Active springs haven't yet been found on Mars, the researchers noted. Even high-definition spacecraft peering at the Red Planet today, like NASA's Mars Reconnaissance Orbiter, cannot see features of a meter or less in size — the size of a typical spring in the Arctic.
But if the springs exist on Mars, the researchers said they could support microbial life. Because salt keeps the water warm in freezing temperatures, researchers found microbes in the Arctic springs even though the surrounding ground is permafrost.
In the Northwest Territories, Battler also analyzed a spring containing jarosite, a mineral that forms in water. This mineral is particularly exciting to researchers because on Mars, the Spirit and Opportunity rovers both found it as well.
"We are confident that a Martian jarosite patch could form under conditions not much warmer nor more humid than those present on Mars today," Battler wrote in an email to SPACE.com.
"Although this doesn't preclude the possibility that Mars may have had a warmer and wetter past, it does suggest that warmer and wetter conditions weren't necessary to explain Martian jarosite."
The Arctic sites where these springs appear used to be tropical oceans. When the climate cooled and the oceans evaporated, large deposits of salt were left behind.

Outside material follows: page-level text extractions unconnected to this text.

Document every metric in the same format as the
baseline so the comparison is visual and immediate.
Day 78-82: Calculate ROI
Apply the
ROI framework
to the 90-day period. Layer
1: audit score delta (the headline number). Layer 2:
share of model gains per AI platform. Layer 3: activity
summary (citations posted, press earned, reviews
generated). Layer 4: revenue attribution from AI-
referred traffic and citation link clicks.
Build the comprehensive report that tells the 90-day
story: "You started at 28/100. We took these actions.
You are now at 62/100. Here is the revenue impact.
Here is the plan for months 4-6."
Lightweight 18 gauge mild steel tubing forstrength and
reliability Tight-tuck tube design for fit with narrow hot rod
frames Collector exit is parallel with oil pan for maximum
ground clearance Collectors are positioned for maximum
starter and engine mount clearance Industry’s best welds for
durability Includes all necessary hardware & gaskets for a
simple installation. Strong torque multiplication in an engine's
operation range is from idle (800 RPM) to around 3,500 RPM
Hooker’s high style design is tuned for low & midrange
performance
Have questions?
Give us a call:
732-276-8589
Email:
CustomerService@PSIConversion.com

The salt formed hundreds of millions of years ago and lay beneath today's springs, which formed when groundwater (it's not known exactly where it came from) brought water to the surface. New salts formed from the old ones in the groundwater.
Mars had water streambeds in its ancient past and could have formed its salt deposits through a similar process.
NASAand other groups are eagerly exploring Canada's north because they believe the permafrost and harsh conditions found there are similar to what is experienced on Mars.
The Canadian Space Society will host another Arctic session from McGill University. The researchers examined jarosite and other salt types in lake sediments on Devon Island. They suggested that signatures of life could be left behind on Mars in some salt environments.
Additionally, Canadian scientists work in Nunavut at the 52-year-old McGill Arctic Research Station – better known as MARS.